WASHINGTON — Among patients with asymptomatic severe aortic stenosis, those who had transcatheter aortic valve replacement had better CV outcomes compared with those who had routine clinical surveillance, according to results of the EARLY TAVR trial.
“In patients with asymptomatic severe aortic stenosis, a strategy of early TAVR compared with clinical surveillance resulted in a significant reduction in the primary endpoint of death, stroke or unplanned CV hospitalization, and multiple endpoint variations demonstrated consistent results,” Philippe Généreux, MD, co-director of the Structural Heart Program at Morristown Medical Center, Atlantic Health System, New Jersey, said during a press conference at TCT 2024.
For the EARLY TAVR trial, simultaneously published in The New England Journal of Medicine, the researchers randomly assigned 901 patients with asymptomatic severe aortic stenosis (mean age, 75.8 years; 31% women; mean Society of Thoracic Surgeons Predicted Risk of Mortality score, 1.8%; 83.6% at low surgical risk) eligible for clinical surveillance according to current guidelines to receive TAVR with a balloon-expandable valve (Sapien 3 or Sapien 3 Ultra, Edwards Lifesciences) or clinical surveillance.
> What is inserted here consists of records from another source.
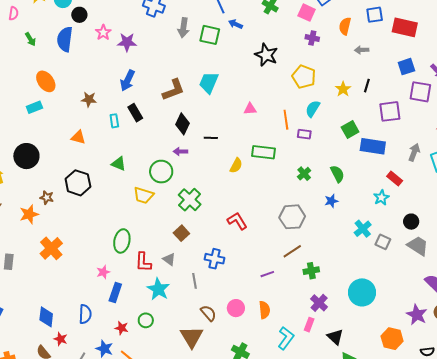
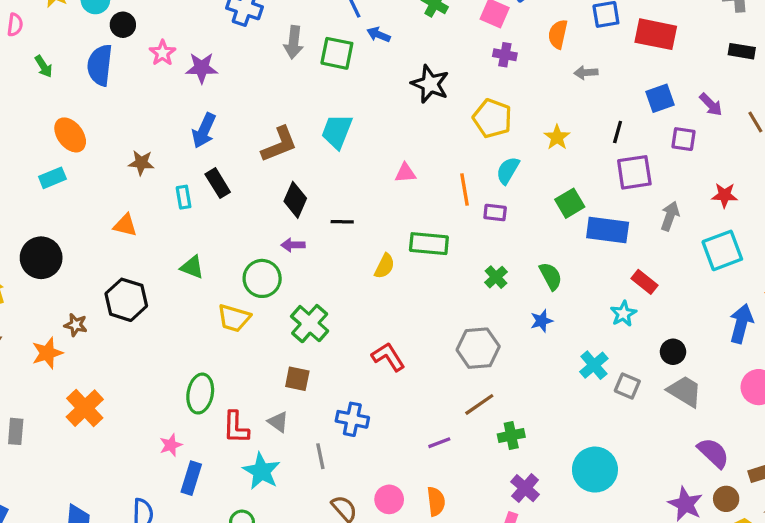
black line: (367, 86) -> (618, 132), moved
purple square: (420, 92) -> (684, 139), size x0.7
gray arrow: (414, 152) -> (670, 216), moved
brown square: (181, 233) -> (297, 379), turned -35

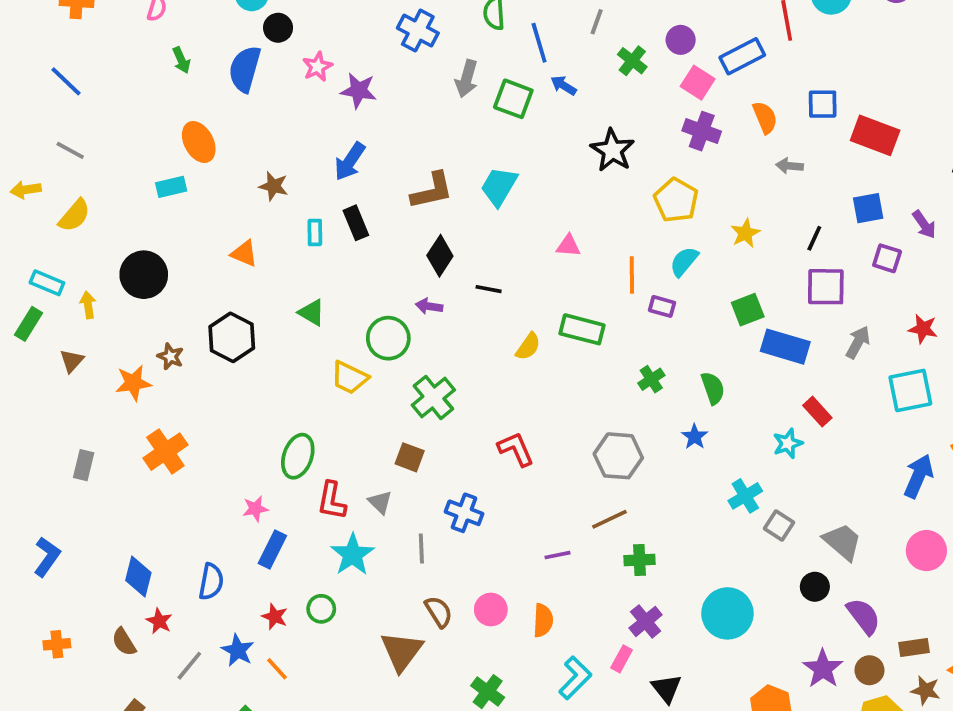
orange semicircle: (558, 34) -> (765, 118), turned 136
purple cross: (505, 55) -> (702, 131), size x1.4
blue star: (542, 321) -> (695, 437), turned -30
black circle: (673, 352) -> (815, 587), moved

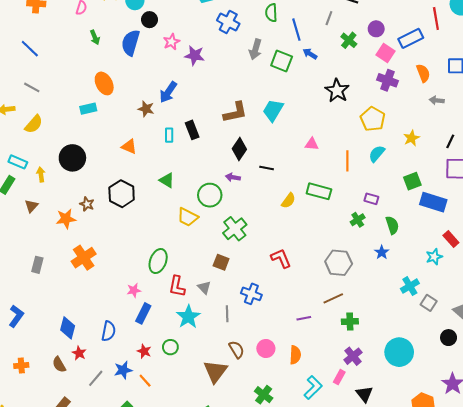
blue arrow: (350, 161) -> (168, 92), moved
purple rectangle: (662, 306) -> (371, 199), moved
blue star: (238, 650) -> (123, 370), turned 30

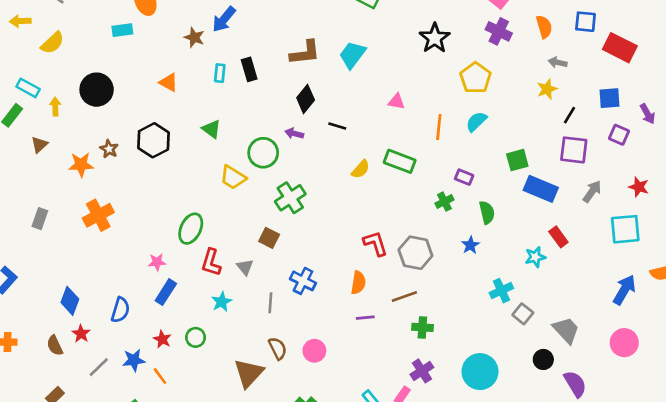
yellow star: (411, 138) -> (547, 89), moved
red L-shape: (281, 258) -> (375, 243), moved
cyan star: (188, 317) -> (222, 302), size x0.7
orange semicircle: (295, 355) -> (358, 283), moved

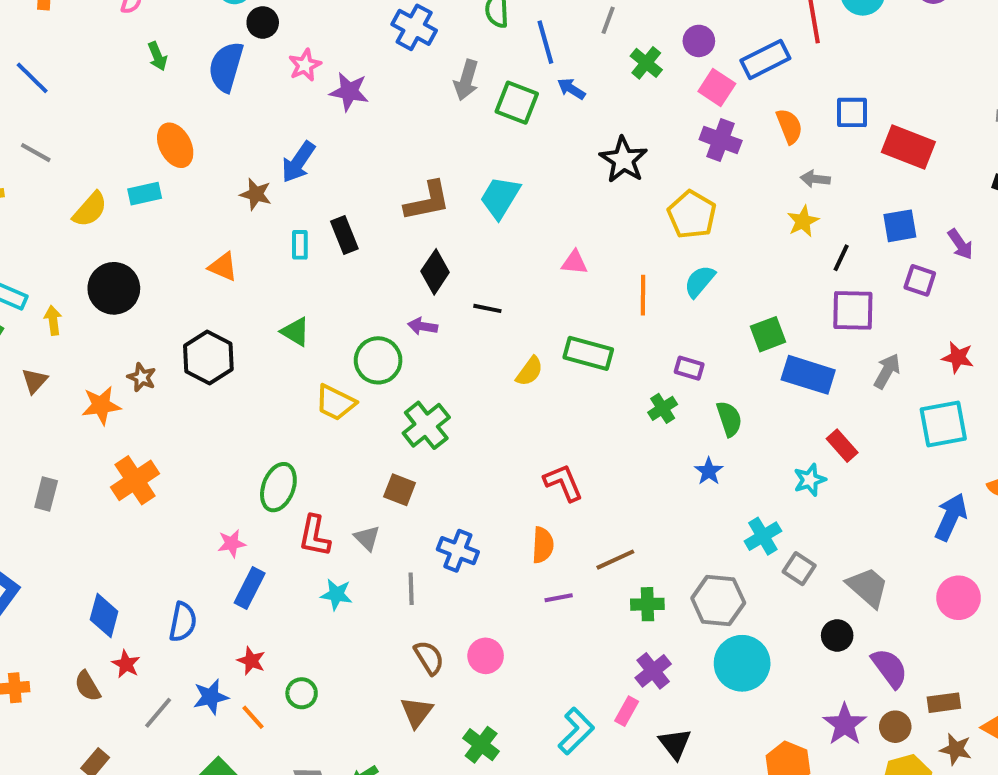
yellow semicircle: (52, 43) -> (90, 209), moved
gray hexagon: (415, 253) -> (718, 601), moved
cyan star: (222, 302) -> (336, 594), turned -30
green circle: (196, 337) -> (302, 693), moved
brown triangle: (249, 373) -> (417, 712), moved, size x0.7

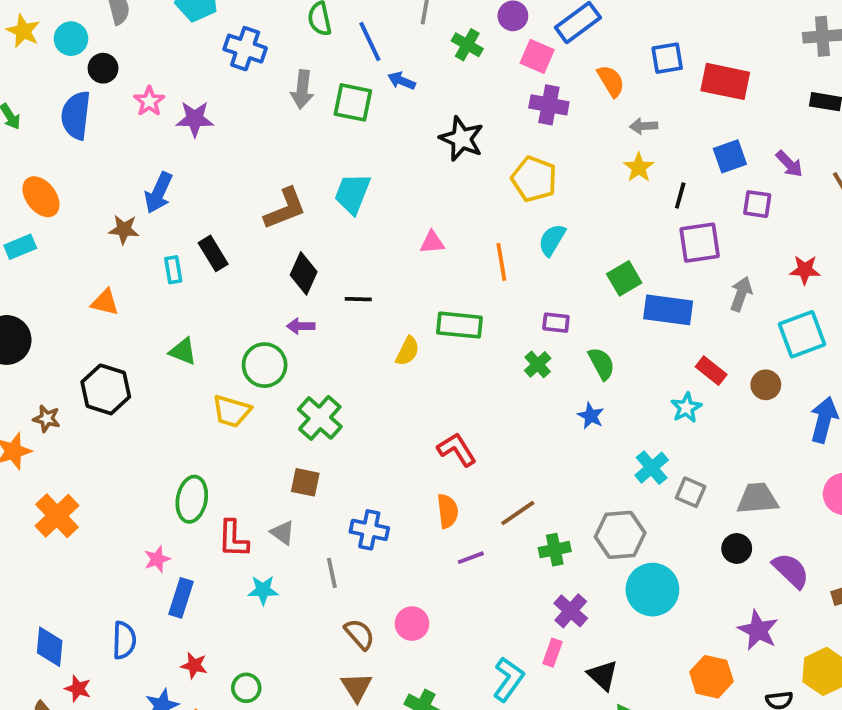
gray trapezoid: (868, 587) -> (758, 499), turned -36
brown circle: (895, 727) -> (766, 385), moved

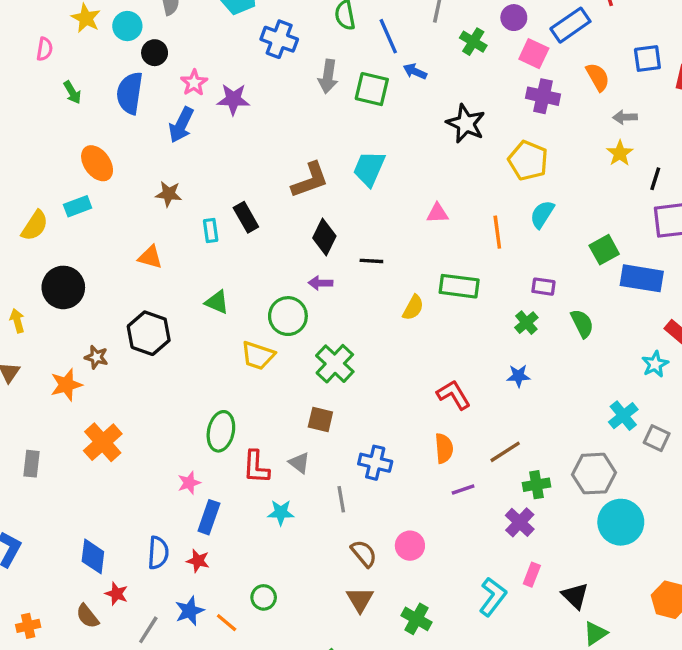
blue arrow: (159, 193) -> (181, 125), moved
blue star: (591, 416) -> (518, 376), moved, turned -30
purple cross: (571, 611) -> (520, 522), moved
red star: (194, 665) -> (198, 561), moved

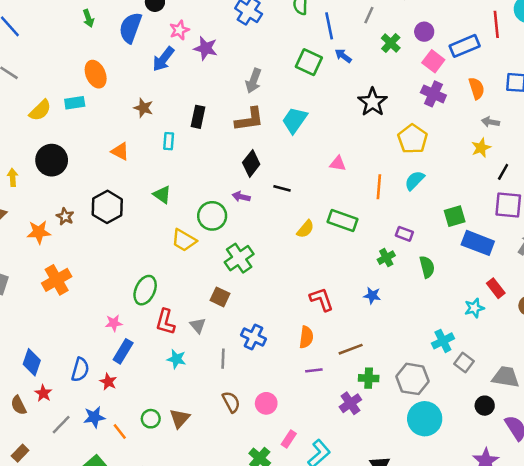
gray arrow: (328, 76) -> (253, 81), moved
black rectangle: (246, 217) -> (198, 117), moved, turned 30
pink rectangle: (532, 575) -> (289, 439), moved
brown triangle: (360, 600) -> (180, 418), moved

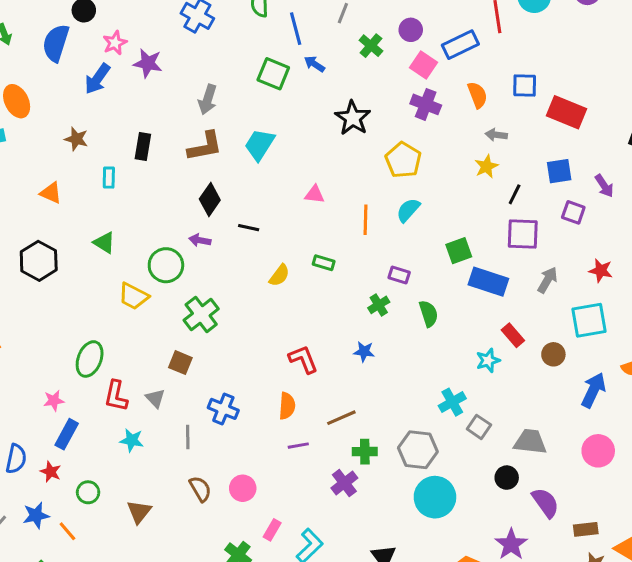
green rectangle: (342, 220) -> (324, 263), size x0.6
green circle: (151, 419) -> (88, 492), moved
Patients from the TAVR group underwent their procedure an average of 14 days after randomization, Généreux said during the press conference.
At a median follow-up of 3.8 years, the primary endpoint of all-cause death, stroke or unplanned hospitalization for CV causes occurred in 26.8% of the TAVR group and 45.3% of the surveillance group (HR = 0.5; 95% CI, 0.4-0.63; P < .001), Généreux said during the press conference. The number needed to treat to prevent one event at 2 years was six, he said.
The results were driven by unplanned hospitalization for CV causes, which occurred in 20.9% of the TAVR group and 41.7% of the surveillance group (HR = 0.43; 95% CI, 0.33-0.55), the researchers found. Death from any cause occurred in 8.4% of the TAVR group and 9.2% of the surveillance group (HR = 0.93; 95% CI, 0.6-1.44), whereas stroke occurred in 4.2% of the TAVR group and 6.7% of the surveillance group (HR = 0.62; 95% CI, 0.35-1.1).
During the study period, 87% of the surveillance group eventually underwent TAVR, according to the researchers. By 5 years, that figure reached 95.2%, Généreux said during the press conference.
There were no differences between the groups in procedure-related adverse events.
More patients from the TAVR group than from the surveillance group met the secondary endpoint of favorable outcome at 2 years, defined as being alive and having a Kansas City Cardiomyopathy Questionnaire score of 75 or more that had not decreased more than 10 points from baseline (86.6% vs. 68%; P < .001), according to the researchers.
“Given the benefits observed and the lack of harm, early TAVR may be preferred to clinical surveillance in patients with asymptomatic severe [aortic stenosis], especially when combined with the challenges of timely symptom recognition and prompt treatment in real-world settings,” Généreux said during the press conference.